The Daily Mail relied on the decision of the Court of Human Rights in MGN v United Kingdom ([2011] ECHR 919) – in which it has been held the success fee payable by the newspaper was a violation of its Article 10 rights.

In relation to the success fee the judge noted that the issue had been considered by the House of Lords in Campbell v MGN (No.2) ([2005] 1 WLR 3394) which had held that recoverable success fees were not incompatible with Article 10.  He held that he was bound by this decision and, as a result, dismissed the first part of the argument.

In relation to ATE premiums, the judge noted that this had not been in issue in either MGN v UK or Campbell (No.2).  He rejected the Daily Mail’s argument that recoverable premiums were incompatible with Article 10.  In particular, such premiums were prescribed by law, for a legitimate aim and were necessary in a democratic society.

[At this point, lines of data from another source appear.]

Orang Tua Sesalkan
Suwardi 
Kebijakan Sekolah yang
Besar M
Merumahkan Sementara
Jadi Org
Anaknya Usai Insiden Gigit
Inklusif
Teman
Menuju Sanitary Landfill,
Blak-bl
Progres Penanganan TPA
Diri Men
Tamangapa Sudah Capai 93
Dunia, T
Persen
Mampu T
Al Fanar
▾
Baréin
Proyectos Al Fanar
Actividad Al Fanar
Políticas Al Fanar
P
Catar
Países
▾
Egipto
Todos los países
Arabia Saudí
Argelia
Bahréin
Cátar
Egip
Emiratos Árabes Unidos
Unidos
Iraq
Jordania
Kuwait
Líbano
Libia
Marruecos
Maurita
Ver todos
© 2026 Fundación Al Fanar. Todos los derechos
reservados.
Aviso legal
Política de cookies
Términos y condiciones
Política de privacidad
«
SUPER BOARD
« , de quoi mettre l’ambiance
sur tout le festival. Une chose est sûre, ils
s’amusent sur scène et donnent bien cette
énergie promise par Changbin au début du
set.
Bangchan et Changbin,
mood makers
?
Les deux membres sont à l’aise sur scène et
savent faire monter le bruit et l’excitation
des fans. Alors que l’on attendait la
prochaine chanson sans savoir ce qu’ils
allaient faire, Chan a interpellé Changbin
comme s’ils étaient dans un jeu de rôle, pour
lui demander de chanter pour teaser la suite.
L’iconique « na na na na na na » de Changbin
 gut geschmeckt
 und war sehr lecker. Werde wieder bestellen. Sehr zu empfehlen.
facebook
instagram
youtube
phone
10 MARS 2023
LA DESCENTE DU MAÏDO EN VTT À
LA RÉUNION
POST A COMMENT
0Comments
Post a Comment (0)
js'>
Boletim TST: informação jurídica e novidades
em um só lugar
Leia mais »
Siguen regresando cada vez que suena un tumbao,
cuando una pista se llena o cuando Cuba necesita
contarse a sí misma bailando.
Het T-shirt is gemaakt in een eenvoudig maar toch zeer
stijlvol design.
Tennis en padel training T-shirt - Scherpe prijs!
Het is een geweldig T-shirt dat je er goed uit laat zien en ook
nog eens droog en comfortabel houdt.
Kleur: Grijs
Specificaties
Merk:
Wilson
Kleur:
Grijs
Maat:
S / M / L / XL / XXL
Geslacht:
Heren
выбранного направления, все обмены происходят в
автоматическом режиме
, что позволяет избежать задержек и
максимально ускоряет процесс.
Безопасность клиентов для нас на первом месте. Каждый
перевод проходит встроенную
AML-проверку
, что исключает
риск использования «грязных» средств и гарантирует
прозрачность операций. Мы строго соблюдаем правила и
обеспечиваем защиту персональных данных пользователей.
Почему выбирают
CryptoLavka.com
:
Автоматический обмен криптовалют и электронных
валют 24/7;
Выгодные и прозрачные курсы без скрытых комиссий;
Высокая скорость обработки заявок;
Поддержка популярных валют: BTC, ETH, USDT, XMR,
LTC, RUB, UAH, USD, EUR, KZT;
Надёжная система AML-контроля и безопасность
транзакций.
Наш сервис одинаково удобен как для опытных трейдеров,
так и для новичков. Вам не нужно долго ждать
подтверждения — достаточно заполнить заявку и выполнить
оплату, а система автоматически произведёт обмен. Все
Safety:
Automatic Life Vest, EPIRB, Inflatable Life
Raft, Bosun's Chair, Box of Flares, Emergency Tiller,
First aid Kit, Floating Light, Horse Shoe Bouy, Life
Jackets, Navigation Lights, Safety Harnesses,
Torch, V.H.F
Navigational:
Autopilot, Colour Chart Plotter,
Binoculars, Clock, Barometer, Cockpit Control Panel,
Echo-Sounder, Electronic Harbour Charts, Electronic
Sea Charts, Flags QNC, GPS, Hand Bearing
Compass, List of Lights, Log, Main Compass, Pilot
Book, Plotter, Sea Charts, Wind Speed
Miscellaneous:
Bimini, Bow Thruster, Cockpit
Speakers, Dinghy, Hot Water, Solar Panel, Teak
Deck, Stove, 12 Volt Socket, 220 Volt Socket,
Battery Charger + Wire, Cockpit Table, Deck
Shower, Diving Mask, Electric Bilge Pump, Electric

On the last point, the judge held that the risks that ATE premiums impose on litigation were not unacceptably high – they were subject to appropriate controls.  The Judge said that if the Court of Human Rights had been faced with this as a discrete issue it would not violate the United Kingdom’s margin of appreciation.

The Judge granted a “leapfrog” certificate under section 12 of the Administration of Justice Act 1969, enabling the Daily Mail to apply directly to the Supreme Court for permission to appeal.  It seems likely that the case will be joined with the appeal in Flood v Times Newspapers (where the Supreme Court have granted permission to appeal, inter alia, on the issue as to the compatibility of the CFA regime with Article 10).

This latest legal action by the Daily Mail has not received any coverage in the newspaper or in MailOnline.  A number of commentators on have drawn attention to the apparent inconsistency of the Daily Mail – known for its strong and principled opposition to the Human Rights Act – relying on the Act to attack a piece of costs legislation enacted by the sovereign British parliament.